Infelizmente, nesses momentos trágicos, o ser humano se mostra humano em todos os sentidos, no que há de melhor e também no que pode haver de pior em seu interior. Enquanto alguns doam, outros furtam, desviam; enquanto alguns são voluntários, outros seguem indiferentes; enquanto alguns acolhem, protegem, adotam, outros agridem, violam.
É preciso lidar, também, com a morosidade do sistema estabelecido, que burocratiza possíveis soluções, que não sintoniza com a urgência e com a fragilidade da vida humana. Por outro lado, revelam-se líderes naturais, habilidades de organização e logística, de cuidado e provisão. Seres anônimos tornam-se bravos heróis, mesmo que sem reconhecimento ou medalha, mas em paz com sua consciência.
Paradoxalmente à tragédia, apresenta-se a potência da vida. Há sobreviventes, cuidadores, bondade e amor. Já vemos, em muitos lugares, pessoas retornando às suas casas e cidades, iniciando a limpeza, selecionando o que pode ser aproveitado, trabalhando, mesmo entre lágrimas. Erguem-se as orações, que com fé elevam o espírito.
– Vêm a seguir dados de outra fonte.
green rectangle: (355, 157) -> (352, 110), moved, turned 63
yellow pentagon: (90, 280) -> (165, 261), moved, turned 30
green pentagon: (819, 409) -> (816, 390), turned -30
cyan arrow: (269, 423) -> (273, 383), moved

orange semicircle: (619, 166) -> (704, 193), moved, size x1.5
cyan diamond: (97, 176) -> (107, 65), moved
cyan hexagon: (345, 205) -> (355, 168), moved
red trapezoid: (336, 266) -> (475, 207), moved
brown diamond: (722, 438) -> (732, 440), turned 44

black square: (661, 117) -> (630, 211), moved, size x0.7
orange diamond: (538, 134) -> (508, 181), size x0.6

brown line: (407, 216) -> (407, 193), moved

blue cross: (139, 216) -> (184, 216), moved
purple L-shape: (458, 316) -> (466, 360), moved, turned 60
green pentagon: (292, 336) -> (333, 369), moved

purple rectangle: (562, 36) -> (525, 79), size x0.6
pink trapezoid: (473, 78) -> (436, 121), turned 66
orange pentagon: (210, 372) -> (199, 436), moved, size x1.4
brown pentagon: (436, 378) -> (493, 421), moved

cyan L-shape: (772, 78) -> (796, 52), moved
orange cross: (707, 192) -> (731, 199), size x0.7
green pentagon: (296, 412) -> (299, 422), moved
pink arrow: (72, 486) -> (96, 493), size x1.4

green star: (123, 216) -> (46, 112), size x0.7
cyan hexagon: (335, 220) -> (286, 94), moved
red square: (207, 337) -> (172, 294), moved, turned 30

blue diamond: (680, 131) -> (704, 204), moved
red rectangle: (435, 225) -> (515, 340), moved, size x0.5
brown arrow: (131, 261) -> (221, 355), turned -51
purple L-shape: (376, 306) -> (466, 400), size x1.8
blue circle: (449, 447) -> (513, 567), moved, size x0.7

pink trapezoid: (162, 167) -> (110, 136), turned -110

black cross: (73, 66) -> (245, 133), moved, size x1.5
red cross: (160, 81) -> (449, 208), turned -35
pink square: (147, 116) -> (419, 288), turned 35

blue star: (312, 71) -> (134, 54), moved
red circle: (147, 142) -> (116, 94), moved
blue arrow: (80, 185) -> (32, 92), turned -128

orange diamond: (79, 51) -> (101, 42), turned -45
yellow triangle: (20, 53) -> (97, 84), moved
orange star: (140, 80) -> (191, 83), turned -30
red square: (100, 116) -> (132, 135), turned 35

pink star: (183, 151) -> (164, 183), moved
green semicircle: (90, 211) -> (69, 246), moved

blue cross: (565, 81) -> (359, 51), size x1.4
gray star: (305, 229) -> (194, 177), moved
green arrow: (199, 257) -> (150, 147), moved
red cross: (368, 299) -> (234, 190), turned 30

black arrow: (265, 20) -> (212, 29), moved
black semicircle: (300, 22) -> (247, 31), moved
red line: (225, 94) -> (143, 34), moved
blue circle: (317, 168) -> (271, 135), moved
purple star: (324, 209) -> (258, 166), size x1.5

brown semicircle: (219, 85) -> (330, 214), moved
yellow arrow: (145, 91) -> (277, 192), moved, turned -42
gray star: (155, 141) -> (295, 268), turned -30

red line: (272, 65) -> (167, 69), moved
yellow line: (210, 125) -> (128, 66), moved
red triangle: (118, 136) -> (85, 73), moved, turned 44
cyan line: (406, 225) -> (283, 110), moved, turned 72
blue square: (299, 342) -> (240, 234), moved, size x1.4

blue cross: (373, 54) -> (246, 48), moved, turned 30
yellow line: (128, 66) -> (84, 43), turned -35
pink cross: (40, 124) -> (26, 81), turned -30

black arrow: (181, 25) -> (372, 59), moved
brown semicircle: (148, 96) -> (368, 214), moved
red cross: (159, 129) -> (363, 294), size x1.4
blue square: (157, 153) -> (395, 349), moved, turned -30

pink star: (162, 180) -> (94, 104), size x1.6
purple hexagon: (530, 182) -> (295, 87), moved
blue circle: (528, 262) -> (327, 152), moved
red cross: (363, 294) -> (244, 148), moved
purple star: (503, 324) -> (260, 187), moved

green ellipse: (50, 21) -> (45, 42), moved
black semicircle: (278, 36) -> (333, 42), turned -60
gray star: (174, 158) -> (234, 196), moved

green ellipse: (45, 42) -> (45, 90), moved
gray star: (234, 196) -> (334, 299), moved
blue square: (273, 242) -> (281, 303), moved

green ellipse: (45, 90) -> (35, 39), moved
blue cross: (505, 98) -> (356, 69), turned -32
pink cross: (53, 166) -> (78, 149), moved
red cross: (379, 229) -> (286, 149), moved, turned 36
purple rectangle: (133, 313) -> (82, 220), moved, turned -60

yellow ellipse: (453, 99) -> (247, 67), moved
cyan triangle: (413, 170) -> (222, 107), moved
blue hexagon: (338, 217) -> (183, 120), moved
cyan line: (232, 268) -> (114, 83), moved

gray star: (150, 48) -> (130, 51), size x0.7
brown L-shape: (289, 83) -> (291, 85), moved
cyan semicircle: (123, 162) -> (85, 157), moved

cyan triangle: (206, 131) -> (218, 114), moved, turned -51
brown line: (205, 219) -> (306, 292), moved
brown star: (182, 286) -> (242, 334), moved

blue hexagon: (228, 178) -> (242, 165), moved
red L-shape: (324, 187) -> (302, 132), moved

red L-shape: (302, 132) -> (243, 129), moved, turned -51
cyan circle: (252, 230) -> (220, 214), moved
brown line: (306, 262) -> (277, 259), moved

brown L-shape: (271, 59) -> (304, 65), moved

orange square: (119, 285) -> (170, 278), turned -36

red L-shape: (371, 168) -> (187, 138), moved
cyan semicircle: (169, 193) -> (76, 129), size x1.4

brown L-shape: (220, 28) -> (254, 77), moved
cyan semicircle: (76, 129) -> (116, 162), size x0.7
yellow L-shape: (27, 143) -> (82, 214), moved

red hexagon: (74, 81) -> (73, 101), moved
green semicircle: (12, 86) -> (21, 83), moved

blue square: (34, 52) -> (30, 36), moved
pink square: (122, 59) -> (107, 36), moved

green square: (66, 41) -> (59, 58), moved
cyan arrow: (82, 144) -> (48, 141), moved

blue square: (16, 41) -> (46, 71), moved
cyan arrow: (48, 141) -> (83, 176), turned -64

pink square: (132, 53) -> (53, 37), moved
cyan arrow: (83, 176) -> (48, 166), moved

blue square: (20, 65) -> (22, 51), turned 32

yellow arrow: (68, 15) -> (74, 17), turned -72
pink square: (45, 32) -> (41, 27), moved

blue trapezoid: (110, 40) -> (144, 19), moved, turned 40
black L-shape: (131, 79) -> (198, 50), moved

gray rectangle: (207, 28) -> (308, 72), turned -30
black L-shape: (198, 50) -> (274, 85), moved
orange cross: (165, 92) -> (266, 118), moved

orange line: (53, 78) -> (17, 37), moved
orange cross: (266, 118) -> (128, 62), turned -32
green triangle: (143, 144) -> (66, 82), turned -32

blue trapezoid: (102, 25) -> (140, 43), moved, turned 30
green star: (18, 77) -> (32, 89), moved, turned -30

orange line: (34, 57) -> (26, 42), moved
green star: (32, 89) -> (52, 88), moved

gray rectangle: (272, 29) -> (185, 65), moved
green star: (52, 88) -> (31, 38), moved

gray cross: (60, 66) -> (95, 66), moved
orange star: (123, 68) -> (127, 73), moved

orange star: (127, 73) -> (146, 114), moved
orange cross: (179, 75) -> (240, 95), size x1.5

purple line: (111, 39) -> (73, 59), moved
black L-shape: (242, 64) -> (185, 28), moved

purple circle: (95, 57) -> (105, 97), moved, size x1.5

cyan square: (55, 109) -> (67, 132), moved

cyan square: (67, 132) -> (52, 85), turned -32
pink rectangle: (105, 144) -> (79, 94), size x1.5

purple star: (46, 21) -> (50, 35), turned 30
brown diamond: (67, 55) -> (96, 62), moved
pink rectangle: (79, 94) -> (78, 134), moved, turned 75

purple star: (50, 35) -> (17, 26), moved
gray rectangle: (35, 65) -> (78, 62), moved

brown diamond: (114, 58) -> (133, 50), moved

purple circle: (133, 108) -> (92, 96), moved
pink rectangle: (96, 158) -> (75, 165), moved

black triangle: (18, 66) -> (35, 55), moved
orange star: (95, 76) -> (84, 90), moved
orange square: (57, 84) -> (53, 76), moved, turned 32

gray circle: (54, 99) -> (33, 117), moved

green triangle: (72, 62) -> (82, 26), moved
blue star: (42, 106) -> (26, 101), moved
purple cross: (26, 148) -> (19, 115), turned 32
A vida sempre encontra caminhos, mesmo após o pior revés. Assim, seguimos a contar a história, que ainda não chegou ao seu desfecho. Contamos como narradores e personagens, mas também como autores da trama que se desenrola. Curiosa situação que permite sermos criativos na busca da superação.
Lembrando a arte, que imita a vida e que também salva, uma viagem por alguns dizeres poéticos nos lembra que viver ultrapassa qualquer entendimento; que talvez, o maior ensinamento da vida seja aprender a se reconstruir e recomeçar, sempre que necessário, olhando para a vida como um milagre. E, parafraseando Charlie Brown Jr., a volta por cima vem na continuação e só o amor constrói pontes indestrutíveis.
Finalizando, lembremos da canção: “É o meu Rio Grande do Sul céu, sol, sul, terra e cor, onde tudo que se planta cresce e o que mais floresce é o amor”.